Question

A gas contained in a steel tank has a pressure of 1.5 atm at a temperature of 177°C. What will be the gas pressure when the temperature changes to 47°C?

Answer 1

Using Gay-Lussac's Law, the final pressure of the gas when cooled from 177°C to 47°C is calculated by converting temperatures to Kelvin, then using the proportionality of pressure and temperature. The final pressure is determined to be approximately 1.067 atm.

Step-by-step explanation:

To determine the change in pressure of a gas when temperature changes, while volume and amount of gas remain constant, we can use Gay-Lussac's Law, which is part of the gas laws. This law states that the pressure of a gas is directly proportional to its absolute temperature (measured in Kelvin), as long as the volume and amount of gas remain constant.

The formula derived from this law is:

`\( (P_1)/(T_1) = (P_2)/(T_2) \)`

Where:

`\( P_1 \)` is the initial pressure,

`\( T_1 \)` is the initial temperature in Kelvin,

`\( P_2 \)` is the final pressure,

`\( T_2 \)` is the final temperature in Kelvin.

To solve for
`\( P_2 \)`, we rearrange the formula as follows:

`\( P_2 = P_1 * (T_2)/(T_1) \)`

Step 1: Convert temperatures from Celsius to Kelvin by adding 273.15.
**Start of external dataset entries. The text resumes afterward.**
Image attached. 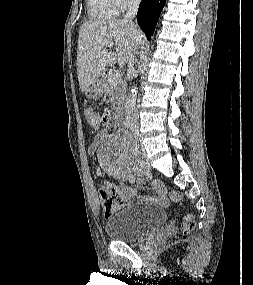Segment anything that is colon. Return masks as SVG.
<instances>
[{
  "mask_svg": "<svg viewBox=\"0 0 253 285\" xmlns=\"http://www.w3.org/2000/svg\"><path fill=\"white\" fill-rule=\"evenodd\" d=\"M86 119L92 127L100 125L99 117L100 115L93 109H87L85 112ZM170 197L174 201L180 200V196L176 192H171ZM99 198L101 203L105 208V214L109 215L114 207L123 206L128 202L120 192L114 188L101 187L99 189ZM196 225L195 218L192 215H186L183 219V231L190 232L194 229Z\"/></svg>",
  "mask_w": 253,
  "mask_h": 285,
  "instance_id": "colon-1",
  "label": "colon"
}]
</instances>
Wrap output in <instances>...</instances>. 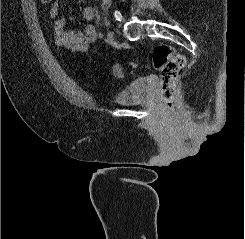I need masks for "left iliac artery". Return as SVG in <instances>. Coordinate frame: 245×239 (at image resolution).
Here are the masks:
<instances>
[{
	"instance_id": "44dca946",
	"label": "left iliac artery",
	"mask_w": 245,
	"mask_h": 239,
	"mask_svg": "<svg viewBox=\"0 0 245 239\" xmlns=\"http://www.w3.org/2000/svg\"><path fill=\"white\" fill-rule=\"evenodd\" d=\"M98 36H99L100 39H102L104 37L103 32H99Z\"/></svg>"
}]
</instances>
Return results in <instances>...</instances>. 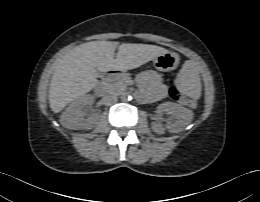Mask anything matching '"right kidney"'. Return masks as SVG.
I'll return each mask as SVG.
<instances>
[{"label": "right kidney", "mask_w": 260, "mask_h": 202, "mask_svg": "<svg viewBox=\"0 0 260 202\" xmlns=\"http://www.w3.org/2000/svg\"><path fill=\"white\" fill-rule=\"evenodd\" d=\"M94 102V96L87 94L79 97L62 113L60 117L61 124L72 130L94 128L99 120V114H87L82 109ZM87 116V118H85Z\"/></svg>", "instance_id": "1"}]
</instances>
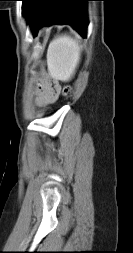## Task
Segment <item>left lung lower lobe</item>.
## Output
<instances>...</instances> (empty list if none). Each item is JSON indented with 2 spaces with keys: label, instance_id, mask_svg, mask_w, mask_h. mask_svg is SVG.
Returning a JSON list of instances; mask_svg holds the SVG:
<instances>
[{
  "label": "left lung lower lobe",
  "instance_id": "obj_1",
  "mask_svg": "<svg viewBox=\"0 0 133 253\" xmlns=\"http://www.w3.org/2000/svg\"><path fill=\"white\" fill-rule=\"evenodd\" d=\"M22 10L36 35L43 25L70 24L83 37L87 33V1L22 0Z\"/></svg>",
  "mask_w": 133,
  "mask_h": 253
}]
</instances>
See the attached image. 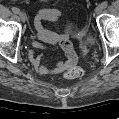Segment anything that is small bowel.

`\( T_1 = 177^(\circ)C + 273.15 = 450.15 K \)`

`\( T_2 = 47^(\circ)C + 273.15 = 320.15 K \)`

Step 2: Substitute the known values into the rearranged formula and solve for
`\( P_2 \).`

`\( P_2 = 1.5 \ atm * (320.15 K)/(450.15 K) \)`

Step 3: Calculate to find the final pressure.

`\( P_2 = 1.5 \ atm * 0.7111 = 1.067 \ atm \)`

So, the pressure of the gas at 47°C will be approximately 1.067 atm.